Of course, as a provider of software designed to help fix supply chains this conclusion is almost as self serving as David "show me the keys to No 10" Cameron's assessment of our supposedly "broken society". But that does not make the company's analysis of siloed, poorly integrated supply chains any less valid.
In truth, nothing Oracle is saying is particularly surprising. We all know that supply chains have become sprawling monsters that are supremely difficult to keep track of, a fact evidenced by the still routine uncovering of poor working practices at far too many of the factories that supply some of our most famous high street brands.
Equally, the revelation from Oracle's, admittedly small, survey of supply chain managers that almost half have no access to data from beyond those parts of the supply chain they manage directly only confirms the experiences of many who work in logistics.
The problem for firms keen to cut the environmental impact of their supply chains (which given high fuel prices, imminent legislation and the West's direct responsibility for much of the pollution in China and India should be everyone) is that it is impossible to start cutting emissions until you have a complete overview of the entire supply chain.
As Oracle's Dave Food pointed out it is this absence of oversight that has resulted in initiatives to cut emissions that are in danger of having the exact opposite result. The best examples top date are the debate over whether cut flowers from Africa actually have a lower carbon footprint than those from the Netherlands, because despite the flight they do not require heated glass houses, and concerns that cutting packaging levels could result in more emissions if it results in more breakages during transport. You get the feeling these simple examples could be the tip of the iceberg - the problem, of course, is that we just don't know.

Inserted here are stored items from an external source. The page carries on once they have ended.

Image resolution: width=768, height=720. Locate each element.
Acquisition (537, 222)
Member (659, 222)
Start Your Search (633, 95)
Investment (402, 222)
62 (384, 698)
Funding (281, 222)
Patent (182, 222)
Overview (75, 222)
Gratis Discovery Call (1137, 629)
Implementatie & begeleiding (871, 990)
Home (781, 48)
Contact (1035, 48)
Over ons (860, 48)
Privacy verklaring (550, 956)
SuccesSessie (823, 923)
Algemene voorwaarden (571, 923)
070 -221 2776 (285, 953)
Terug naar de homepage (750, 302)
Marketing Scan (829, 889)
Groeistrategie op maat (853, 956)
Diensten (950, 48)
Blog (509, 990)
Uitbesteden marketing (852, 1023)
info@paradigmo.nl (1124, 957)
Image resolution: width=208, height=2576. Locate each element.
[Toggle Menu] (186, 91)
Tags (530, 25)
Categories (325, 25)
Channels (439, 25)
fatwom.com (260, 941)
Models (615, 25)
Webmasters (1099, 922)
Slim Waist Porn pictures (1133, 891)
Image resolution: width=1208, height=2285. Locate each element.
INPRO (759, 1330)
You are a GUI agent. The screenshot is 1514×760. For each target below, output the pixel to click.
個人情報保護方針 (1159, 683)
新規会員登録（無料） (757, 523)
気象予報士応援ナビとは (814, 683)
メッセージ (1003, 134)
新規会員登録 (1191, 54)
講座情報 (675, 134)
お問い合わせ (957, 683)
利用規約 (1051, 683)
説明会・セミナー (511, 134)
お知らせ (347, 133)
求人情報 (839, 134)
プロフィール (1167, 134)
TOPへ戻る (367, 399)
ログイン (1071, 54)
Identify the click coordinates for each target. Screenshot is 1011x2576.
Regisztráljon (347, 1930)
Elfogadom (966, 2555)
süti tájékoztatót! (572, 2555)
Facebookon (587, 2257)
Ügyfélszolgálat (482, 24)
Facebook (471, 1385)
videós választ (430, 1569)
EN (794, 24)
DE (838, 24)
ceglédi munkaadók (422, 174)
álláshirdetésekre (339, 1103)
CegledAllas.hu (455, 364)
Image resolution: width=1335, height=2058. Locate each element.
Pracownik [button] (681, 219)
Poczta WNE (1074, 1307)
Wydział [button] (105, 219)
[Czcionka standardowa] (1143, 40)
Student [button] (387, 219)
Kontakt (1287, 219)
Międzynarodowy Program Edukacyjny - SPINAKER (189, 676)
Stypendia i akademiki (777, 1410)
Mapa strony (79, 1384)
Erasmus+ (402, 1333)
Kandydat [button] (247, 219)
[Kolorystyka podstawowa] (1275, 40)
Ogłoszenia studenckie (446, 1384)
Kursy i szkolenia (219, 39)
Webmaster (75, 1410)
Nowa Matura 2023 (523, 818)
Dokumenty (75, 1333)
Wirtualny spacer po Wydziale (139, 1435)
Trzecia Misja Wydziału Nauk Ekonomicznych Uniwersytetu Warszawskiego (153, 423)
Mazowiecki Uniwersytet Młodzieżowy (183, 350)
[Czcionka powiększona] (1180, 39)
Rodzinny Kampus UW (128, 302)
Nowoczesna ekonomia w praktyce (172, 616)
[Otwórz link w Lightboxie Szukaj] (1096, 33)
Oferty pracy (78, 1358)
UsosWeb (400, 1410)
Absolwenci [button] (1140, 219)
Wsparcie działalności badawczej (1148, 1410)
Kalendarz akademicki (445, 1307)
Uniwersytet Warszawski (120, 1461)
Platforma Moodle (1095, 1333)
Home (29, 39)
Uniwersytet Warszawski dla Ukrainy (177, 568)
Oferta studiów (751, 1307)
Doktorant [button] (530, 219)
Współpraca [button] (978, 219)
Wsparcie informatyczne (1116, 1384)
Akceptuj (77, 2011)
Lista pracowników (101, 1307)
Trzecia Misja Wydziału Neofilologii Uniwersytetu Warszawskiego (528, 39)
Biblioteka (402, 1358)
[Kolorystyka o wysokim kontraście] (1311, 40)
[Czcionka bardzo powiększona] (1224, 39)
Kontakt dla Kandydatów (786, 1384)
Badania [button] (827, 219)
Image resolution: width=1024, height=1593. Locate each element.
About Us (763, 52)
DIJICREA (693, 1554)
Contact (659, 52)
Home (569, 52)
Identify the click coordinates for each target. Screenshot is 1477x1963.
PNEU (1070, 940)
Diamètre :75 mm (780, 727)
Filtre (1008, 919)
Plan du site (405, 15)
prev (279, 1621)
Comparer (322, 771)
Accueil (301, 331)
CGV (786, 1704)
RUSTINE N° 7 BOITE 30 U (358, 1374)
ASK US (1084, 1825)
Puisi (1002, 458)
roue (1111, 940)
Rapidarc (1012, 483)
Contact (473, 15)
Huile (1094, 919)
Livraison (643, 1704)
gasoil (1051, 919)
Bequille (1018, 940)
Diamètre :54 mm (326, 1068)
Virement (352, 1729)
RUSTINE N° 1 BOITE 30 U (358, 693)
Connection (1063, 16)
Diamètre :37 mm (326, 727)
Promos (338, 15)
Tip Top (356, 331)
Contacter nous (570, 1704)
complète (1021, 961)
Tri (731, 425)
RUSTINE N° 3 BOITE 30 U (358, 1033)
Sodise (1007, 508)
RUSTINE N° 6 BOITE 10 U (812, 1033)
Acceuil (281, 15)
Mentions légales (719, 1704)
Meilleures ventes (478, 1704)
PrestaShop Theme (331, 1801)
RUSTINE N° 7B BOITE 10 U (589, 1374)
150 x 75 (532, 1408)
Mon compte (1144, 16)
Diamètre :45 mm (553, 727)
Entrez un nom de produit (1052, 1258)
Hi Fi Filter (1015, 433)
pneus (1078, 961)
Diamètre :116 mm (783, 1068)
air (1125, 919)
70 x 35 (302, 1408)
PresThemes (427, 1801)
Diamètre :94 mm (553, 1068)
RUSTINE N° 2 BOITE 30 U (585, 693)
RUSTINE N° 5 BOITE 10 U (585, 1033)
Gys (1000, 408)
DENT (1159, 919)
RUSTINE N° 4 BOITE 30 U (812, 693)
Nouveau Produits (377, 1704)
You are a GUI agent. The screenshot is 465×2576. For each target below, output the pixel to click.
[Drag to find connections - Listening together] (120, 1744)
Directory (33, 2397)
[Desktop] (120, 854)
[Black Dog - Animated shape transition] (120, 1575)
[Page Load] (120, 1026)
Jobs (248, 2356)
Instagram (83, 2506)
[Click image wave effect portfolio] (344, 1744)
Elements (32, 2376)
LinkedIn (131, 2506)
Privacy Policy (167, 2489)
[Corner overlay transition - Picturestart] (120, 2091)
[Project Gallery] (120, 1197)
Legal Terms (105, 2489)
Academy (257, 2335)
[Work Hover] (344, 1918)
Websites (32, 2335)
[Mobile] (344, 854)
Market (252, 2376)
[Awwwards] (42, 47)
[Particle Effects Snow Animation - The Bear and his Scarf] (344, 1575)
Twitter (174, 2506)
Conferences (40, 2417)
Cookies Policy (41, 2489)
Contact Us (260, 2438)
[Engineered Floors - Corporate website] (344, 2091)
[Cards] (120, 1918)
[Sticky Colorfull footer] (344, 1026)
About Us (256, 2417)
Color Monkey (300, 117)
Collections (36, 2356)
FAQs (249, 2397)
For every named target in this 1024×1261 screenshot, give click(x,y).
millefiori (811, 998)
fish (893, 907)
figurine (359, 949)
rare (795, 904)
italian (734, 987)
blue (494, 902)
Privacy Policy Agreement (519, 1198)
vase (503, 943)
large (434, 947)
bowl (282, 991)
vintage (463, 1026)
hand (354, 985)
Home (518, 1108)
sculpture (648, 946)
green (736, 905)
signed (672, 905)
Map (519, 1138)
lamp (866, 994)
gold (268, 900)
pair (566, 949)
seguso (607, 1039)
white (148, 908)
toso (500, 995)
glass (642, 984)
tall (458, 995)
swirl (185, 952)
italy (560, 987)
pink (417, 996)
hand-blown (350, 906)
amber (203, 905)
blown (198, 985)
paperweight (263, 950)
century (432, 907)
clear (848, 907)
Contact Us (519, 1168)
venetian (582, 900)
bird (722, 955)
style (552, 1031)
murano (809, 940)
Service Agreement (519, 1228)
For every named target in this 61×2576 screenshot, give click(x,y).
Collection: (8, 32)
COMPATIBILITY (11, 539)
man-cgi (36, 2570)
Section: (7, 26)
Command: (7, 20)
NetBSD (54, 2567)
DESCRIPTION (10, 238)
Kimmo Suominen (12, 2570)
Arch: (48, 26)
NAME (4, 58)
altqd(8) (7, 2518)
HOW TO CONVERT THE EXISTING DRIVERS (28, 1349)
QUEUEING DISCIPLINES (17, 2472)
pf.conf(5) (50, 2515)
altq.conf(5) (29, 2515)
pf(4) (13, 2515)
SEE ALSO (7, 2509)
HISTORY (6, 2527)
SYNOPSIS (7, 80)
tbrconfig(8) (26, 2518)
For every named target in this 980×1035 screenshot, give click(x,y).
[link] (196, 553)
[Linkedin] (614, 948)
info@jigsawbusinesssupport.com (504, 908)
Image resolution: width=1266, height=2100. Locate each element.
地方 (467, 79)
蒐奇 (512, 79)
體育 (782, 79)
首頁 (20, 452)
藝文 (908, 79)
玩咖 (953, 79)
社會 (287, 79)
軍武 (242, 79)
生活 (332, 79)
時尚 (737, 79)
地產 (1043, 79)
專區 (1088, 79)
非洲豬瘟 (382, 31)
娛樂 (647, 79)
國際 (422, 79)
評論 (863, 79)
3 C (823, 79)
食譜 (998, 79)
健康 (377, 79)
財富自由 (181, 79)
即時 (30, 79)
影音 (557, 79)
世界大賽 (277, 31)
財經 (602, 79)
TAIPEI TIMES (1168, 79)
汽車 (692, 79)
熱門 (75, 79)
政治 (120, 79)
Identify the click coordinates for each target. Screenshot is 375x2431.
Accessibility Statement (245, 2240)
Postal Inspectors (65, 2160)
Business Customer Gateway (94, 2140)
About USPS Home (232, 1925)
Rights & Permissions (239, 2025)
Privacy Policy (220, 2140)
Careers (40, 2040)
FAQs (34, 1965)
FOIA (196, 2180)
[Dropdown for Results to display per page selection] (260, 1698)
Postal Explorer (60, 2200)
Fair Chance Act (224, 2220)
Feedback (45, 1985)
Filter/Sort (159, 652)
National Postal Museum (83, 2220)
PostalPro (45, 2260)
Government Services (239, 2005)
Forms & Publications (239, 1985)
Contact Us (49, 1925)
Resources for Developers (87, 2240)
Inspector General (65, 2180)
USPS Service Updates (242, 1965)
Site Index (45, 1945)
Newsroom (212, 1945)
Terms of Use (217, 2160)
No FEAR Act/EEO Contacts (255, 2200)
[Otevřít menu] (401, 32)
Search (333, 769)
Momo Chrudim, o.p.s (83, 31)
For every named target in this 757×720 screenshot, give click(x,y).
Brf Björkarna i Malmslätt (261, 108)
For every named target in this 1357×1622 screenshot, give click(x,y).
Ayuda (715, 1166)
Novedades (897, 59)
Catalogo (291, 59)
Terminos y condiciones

The question now is how to fix these supply chains and get the information that is required to start driving effective carbon reduction initiatives - given they have already been in place for a couple of decades and relatively basic best practices such as communicating with partners and undertaking thorough audits are still well short of being universal it is obviously quite a challenge.
Perhaps the answer lies in not continuing to push these best practices - a Sisyphean task that appears to be making limited progress - but instead taking an entirely new approach altogether.
One of the most intriguing predictions in the Oracle study is that we will start to see the emergence of shared distribution networks whereby different firms, and in some cases even competitors, use the same logistics networks. In the case of retailers, for example, they already often outsource production to the same factories and farms, so why not do the repeat the trick with distribution? It is rare that distribution represents an area of competitive advantage and as such it makes sense to work with other firms and enjoy the carbon efficiencies, financial savings and greater ease of oversight that goes with that.
Another enticing prospect is that in order to gain the oversight they so desperately require firms will begin to take back control of their supply chains. American Apparel, one of the fastest growing clothes company's of recent years, is the poster child for this movement (and what posters they are), controlling almost every aspect of its supply chain and manufacturing the clothes in its own factories. The company has been so successful that others are bound to be taking notes.
Bringing an entire supply chain in house is likely to prove too daunting a prospect for most firms, even if there is a strong CSR and environmental case for doing so. But there are signs that firms are finally looking to co-operate with supply chain partners in a much more proactive manner than in the past. A group of high profile multinationals are now working with the Carbon Disclosure Project to routinely request carbon data from supply partners, while supply chain reforms sit at the heart of Wal-Mart's wide-reaching environmental programme.
We're also beginning to see more and more big multinationals starting to offer funding to their supply chain partners. IKEA this week pledged to invest €50m in clean tech start ups, responding to an absence of affordable green products by trying to kick start their development. The primary aim of such initiatives is to accelerate the emergence of new products that the retailers can then sell, but they also herald a more proactive approach to supply partner management - if you've got your own money invested in a firm you are more likely to keep a close eye on them.
There are certainly a fair few broken supply chains out there, but just maybe we are beginning to see a willingness to fix them.